The FII selling is picking momentum. After a net sell of a whopping Rs 10,716.64 crore on March 13, foreign institutional investors net sold Rs 9,365.52 crore on March 16. With this, they have net sold over Rs 66,000 crore in March so far. For 2026 so far, they have already net sold over Rs 1 lakh crore. What does it signal?
Well, market veteran Arun Kejriwal believes that the “signal that you get from them is they are not worried about India but about the world. They believe that the Middle East crisis won’t get over in a hurry. They do not have an alternate investment, so they are liquidating position here in India. They are keeping cash as there is uncertainty in the market with regards to Trump’s next policy action.
FIIs overleveraged
Deven R Choksey, Founder and MD of DRChoksey Finserv corroborated the view and pointed out that “FIIs are over-leveraged.”
He explained how “They trade from our market and shift money to other markets, and they shift money from other markets, bringing money back to our market. So they keep trading. And one of the primary reasons for their trading is also the currency.”
He pointed out,, “because they sell and take the money out. I think the currency depreciates more. So they are successful. India should basically get into the subject of opening up the current account, convertibility, and capital account convertibility. If they do that, I think it will work well for them.”
Why is India a ‘sell on rally’ for FIIs now?
Several market observers FinancialExpress.com spoke earlier to also reiterated the view that increasingly we are seeing FIIs using every upmove in Indian markets to exit positions. The question then is, what is prompting this ‘sell on rally’ trade?
Most highlighted that two of the biggest triggers have nothing to do with India.
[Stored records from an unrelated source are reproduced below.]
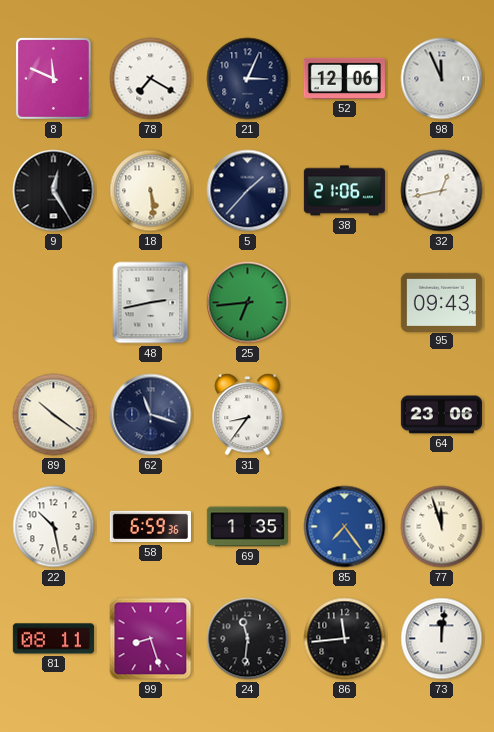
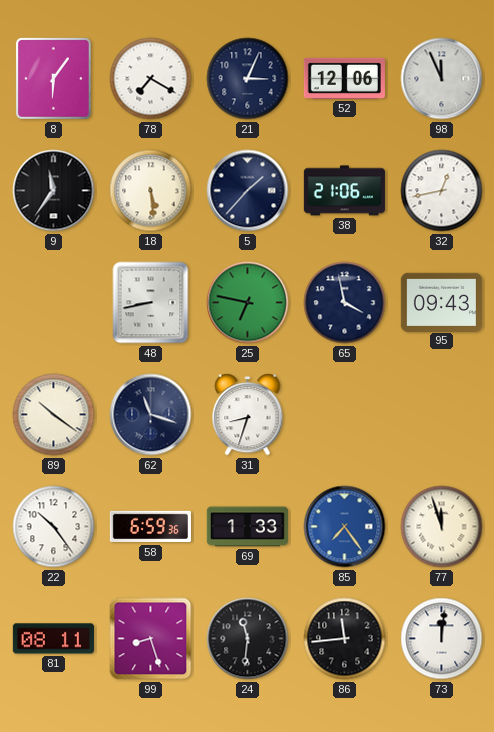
8: 11:49 -> 6:06
9: 12:25 -> 11:36
48: 2:43 -> 8:43
25: 6:44 -> 6:47
65: none -> 3:58
31: 8:36 -> 8:33
64: 23:06 -> none
22: 10:28 -> 10:24
69: 1:35 -> 1:33
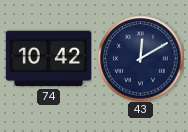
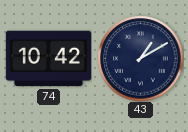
43: 12:10 -> 1:10
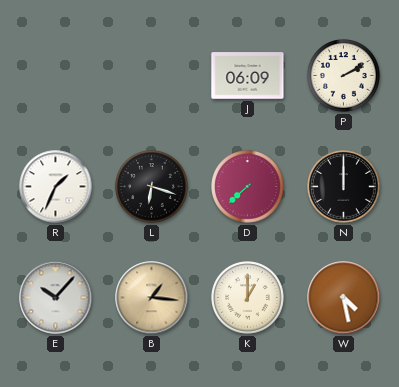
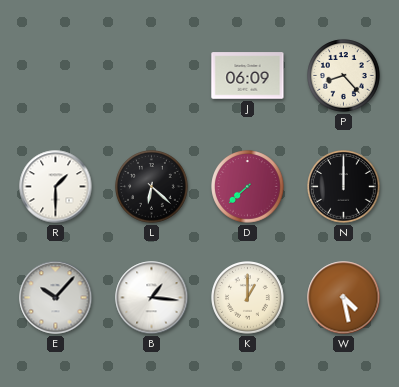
P: 2:10 -> 8:23
R: 1:34 -> 1:30
L: 6:18 -> 6:22
B dial: champagne -> white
The continuing escalation of the conflict across Middle East and the dollar’s strength have been weighing on FII sentiment.
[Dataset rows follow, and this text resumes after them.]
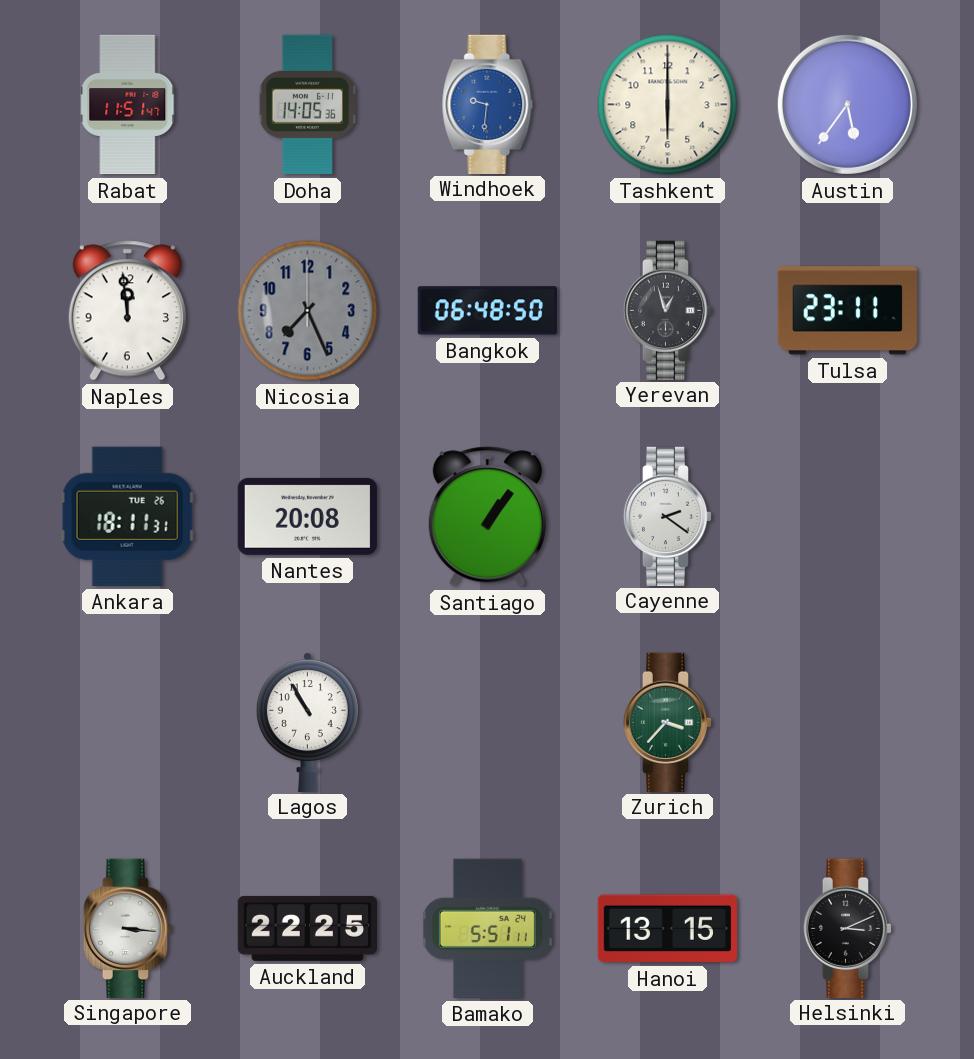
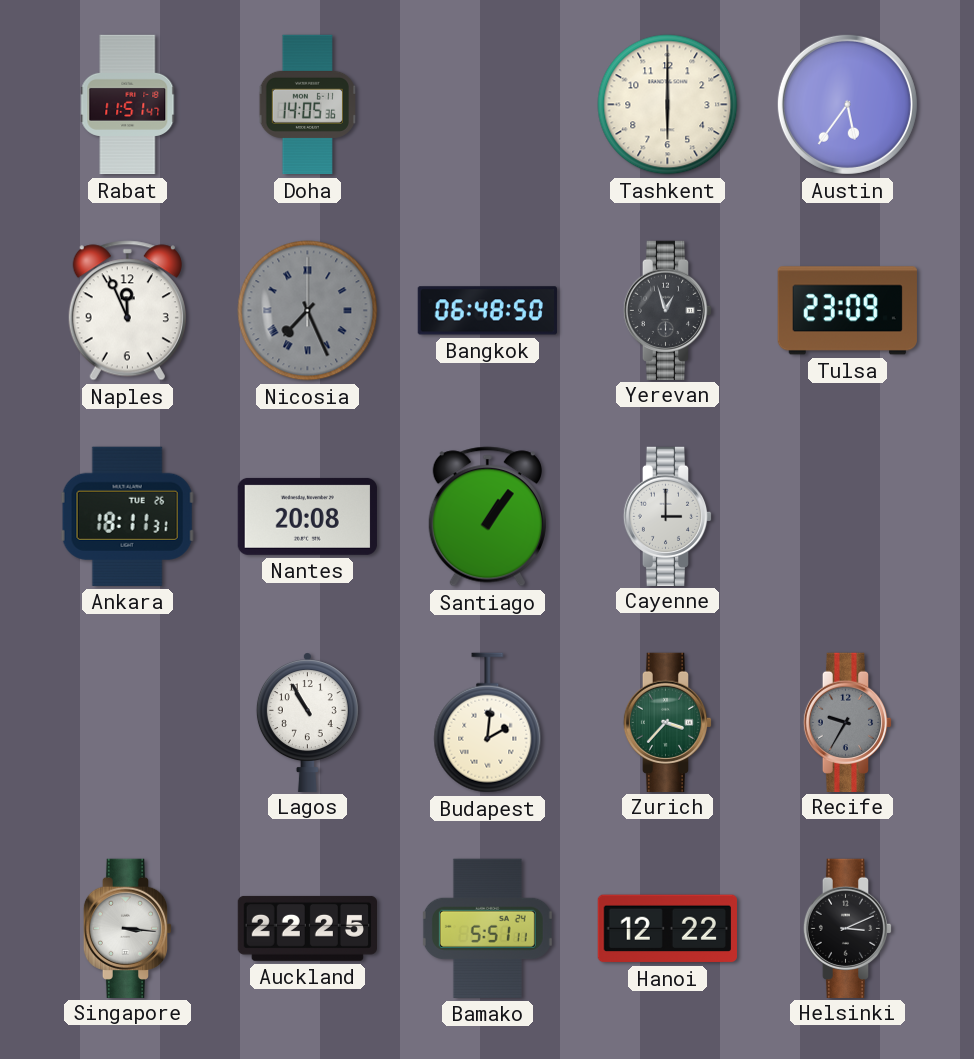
Windhoek: 9:31 -> none
Naples: 11:59 -> 11:56
Nicosia numerals: Arabic -> Roman
Tulsa: 23:11 -> 23:09
Cayenne: 2:21 -> 3:00
Budapest: none -> 2:01
Recife: none -> 9:35
Hanoi: 13:15 -> 12:22
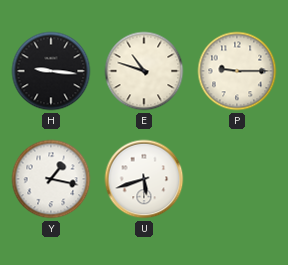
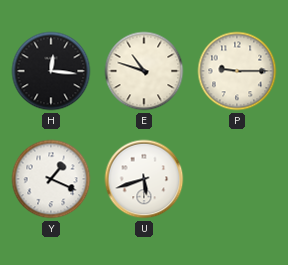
H: 9:16 -> 12:16
Y: 1:17 -> 1:19
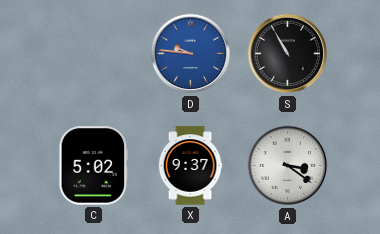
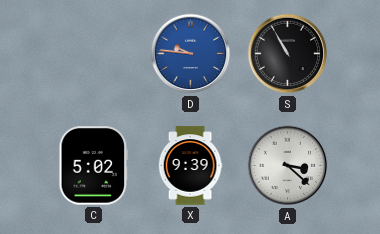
X: 9:37 -> 9:39
A: 3:21 -> 3:22
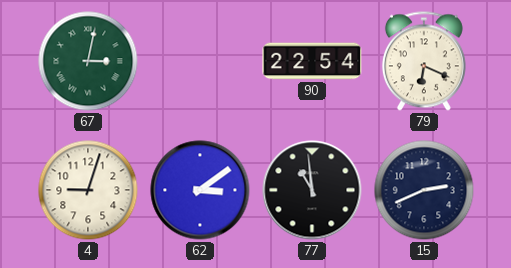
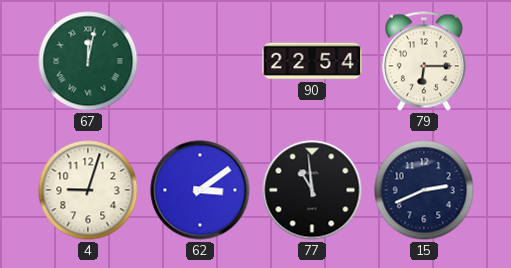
67: 3:02 -> 12:02
79: 6:19 -> 6:15
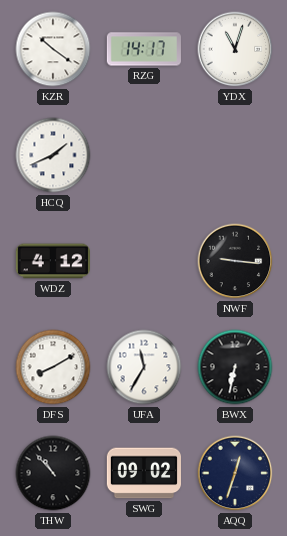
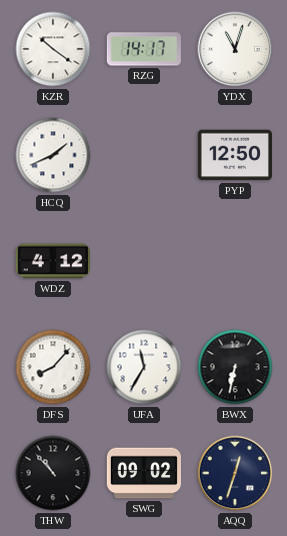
PYP: none -> 12:50
NWF: 9:16 -> none
DFS: 8:10 -> 8:07
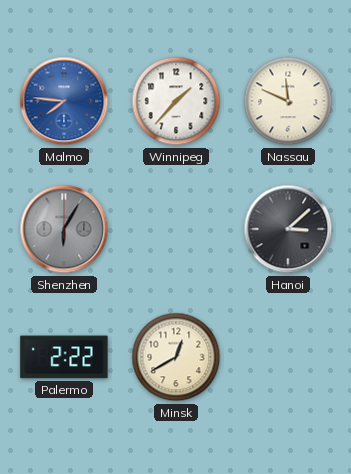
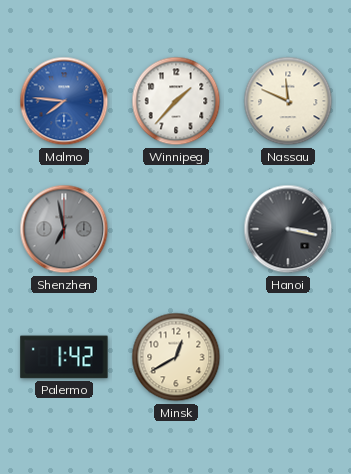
Shenzhen: 6:05 -> 6:58
Hanoi: 3:08 -> 3:17
Palermo: 2:22 -> 1:42
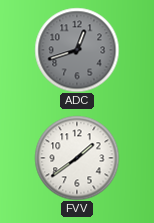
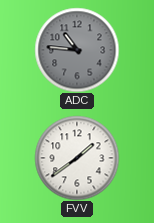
ADC: 12:42 -> 10:46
West Asian conflict continues
The world is increasingly feeling the heat of the Hormuz crisis. US President Donald Trump repeated his call for help to unblock the Strait of Hormuz after some vessels sailed through it. Trump called for global efforts to reduce consumer energy prices during the Iran war.
The economic and geopolitical consequences of the continued violence and the escalation of the conflict across West Asia are unfurling rapidly. This is making the foreign institutional investors apprehensive. As a result of this, they are liquidating assets.
Dollar drama in focus
The dollar is the other key protagonist in this act. For the past few sessions the Dollar Index is close to levels seen last April-May. Though the Dollar Index softened slightly, it is dangerously close to the 100 levels. In the last 1 month, the dollar has gained as much as 3%.
The rupee, as a result, has been on a weak pitch. Additionally, surging crude oil prices and foreign fund outflows triggered by geopolitical uncertainties also acted as limiting factors. As a result of all of these, the rupee continues to be below the key 92/$ levels for more than 3 consecutive sessions.
When will FIIs return to India
The big question at this juncture is what can trigger a change in this FII selling trend?
Dr. VK Vijayakumar, Chief Investment Strategist, Geojit Investments pointed out that, “If their sustained selling strategy is to change, there should be clear indications of earnings recovery in India. In the present uncertain context, this will take time.”
As the countdown for the Q4 earnings season begins, investors are watching out for any indication of change in trend. Till then, Arun Kejriwal advised retail investors to “stay on the fence till the uncertainty passes. You have to wait for clarity to emerge.”